*** Opening of Extracted entries ***

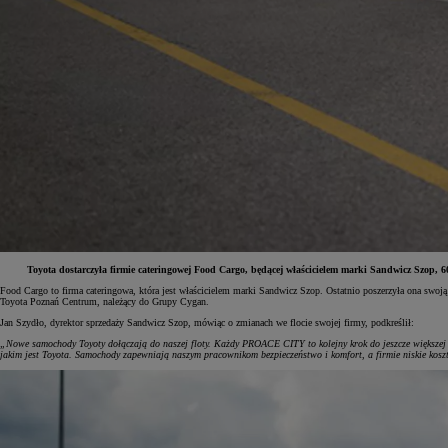
Toyota dostarczyła firmie cateringowej Food Cargo, będącej właścicielem marki Sandwicz Szop
Food Cargo to firma cateringowa, która jest właścicielem marki Sandwicz Szop. Ostatnio poszerzyła ona s
Toyota Poznań Centrum, należący do Grupy Cygan.
Od
81 900 zł
Jan Szydło, dyrektor sprzedaży Sandwicz Szop, mówiąc o zmianach we flocie swojej firmy, podkreślił:
Yaris Cross
„Nowe samochody Toyoty dołączają do naszej floty. Każdy PROACE CITY to kolejny krok do jeszcze większej m
HYBRID
jakim jest Toyota. Samochody zapewniają naszym pracownikom bezpieczeństwo i komfort, a firmie niskie kosz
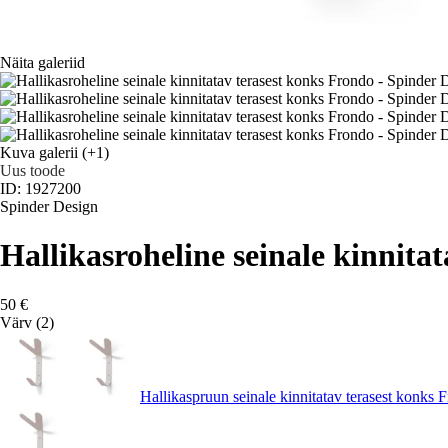
Näita galeriid
Kuva galerii
(+1)
Uus toode
ID: 1927200
Spinder Design
Hallikasroheline seinale kinnita
50 €
Värv (2)
Hallikaspruun seinale kinnitatav terasest konks 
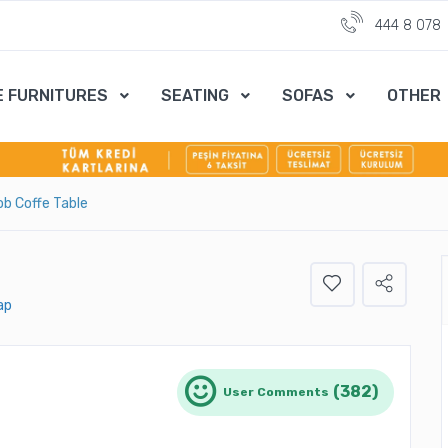
444 8 078
E FURNITURES
SEATING
SOFAS
OTHER
b Coffe Table
ap
(382)
User Comments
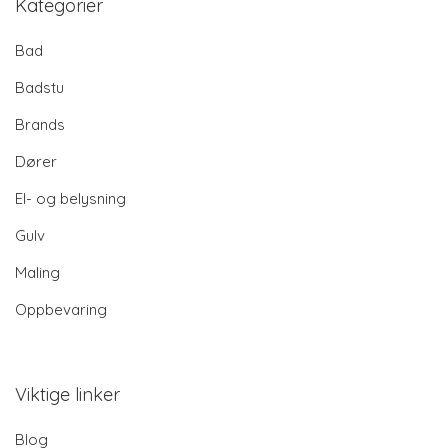
Kategorier
Bad
Badstu
Brands
Dører
El- og belysning
Gulv
Maling
Oppbevaring
Viktige linker
Blog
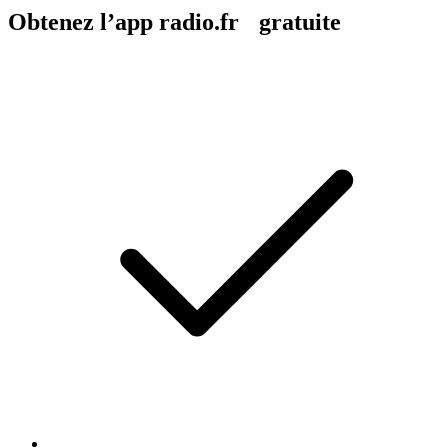
Obtenez l’app radio.fr gratuite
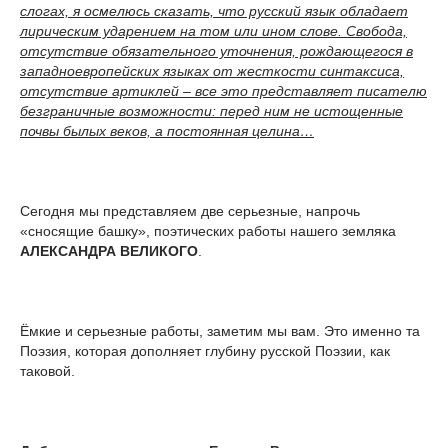
слогах, я осмелюсь сказать, что русский язык обладает
лирическим ударением на том или ином слове. Свобода,
отсутствие обязательного уточнения, рождающегося в
западноевропейских языках от жесткости синтаксиса,
отсутствие артиклей – все это представляет писателю
безграничные возможности: перед ним не истощенные
почвы былых веков, а постоянная целина…
Сегодня мы представляем две серьезные, напрочь
«сносящие башку», поэтических работы нашего земляка
АЛЕКСАНДРА ВЕЛИКОГО
.
Ёмкие и серьезные работы, заметим мы вам. Это именно та
Поэзия, которая дополняет глубину русской Поэзии, как
таковой.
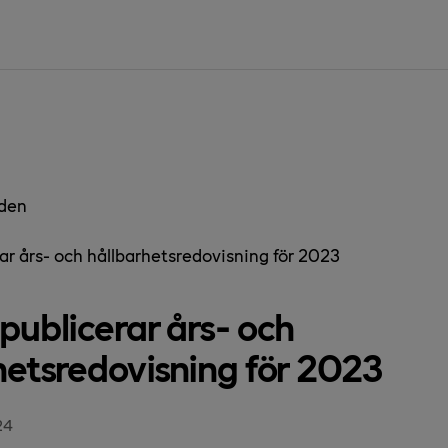
den
ar års- och hållbarhetsredovisning för 2023
publicerar års- och
hetsredovisning för 2023
24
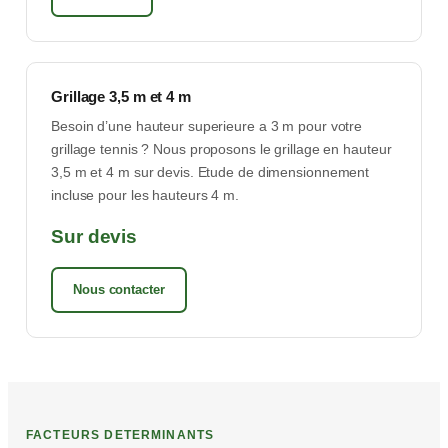
Grillage 3,5 m et 4 m
Besoin d’une hauteur superieure a 3 m pour votre
grillage tennis ? Nous proposons le grillage en hauteur
3,5 m et 4 m sur devis. Etude de dimensionnement
incluse pour les hauteurs 4 m.
Sur devis
Nous contacter
FACTEURS DETERMINANTS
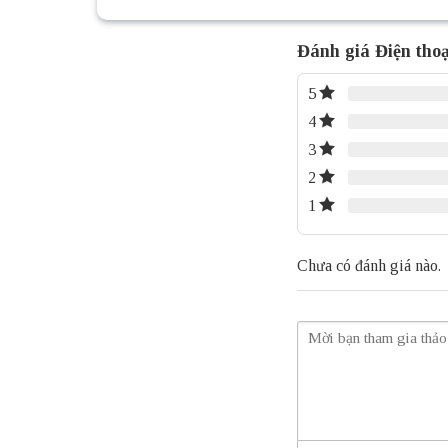
Đánh giá Điện thoạ
5
4
3
2
1
Chưa có đánh giá nào.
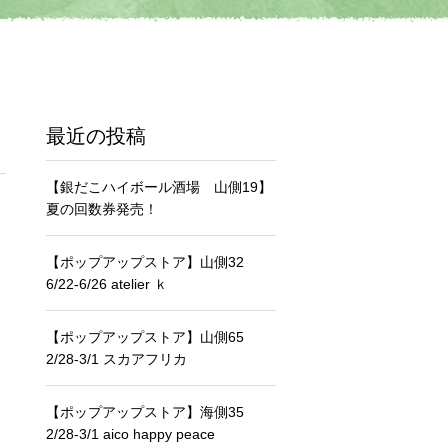
最近の投稿
【銀だこハイボール酒場 山側19】
夏の回数券発売！
【ポップアップストア】山側32
6/22-6/26 atelier ｋ
【ポップアップストア】山側65
2/28-3/1 スカアフリカ
【ポップアップストア】海側35
2/28-3/1 aico happy peace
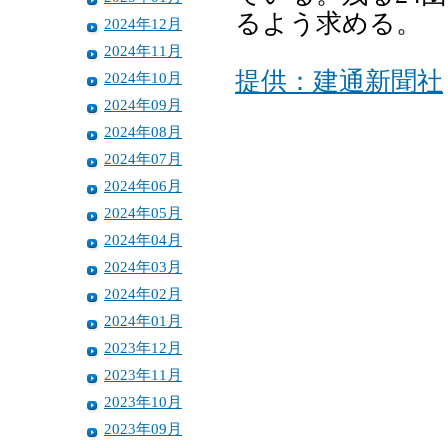
るよう求める。
2024年12月
2024年11月
提供：建通新聞社
2024年10月
2024年09月
2024年08月
2024年07月
2024年06月
2024年05月
2024年04月
2024年03月
2024年02月
2024年01月
2023年12月
2023年11月
2023年10月
2023年09月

*** Close of Extracted entries ***

### What needs to be done
Find the word "właścicielem" in the records, and report each line that has it.

### Solution to this exercise
Toyota dostarczyła firmie cateringowej Food Cargo, będącej właścicielem marki Sandwicz Szop
Food Cargo to firma cateringowa, która jest właścicielem marki Sandwicz Szop. Ostatnio poszerzyła ona s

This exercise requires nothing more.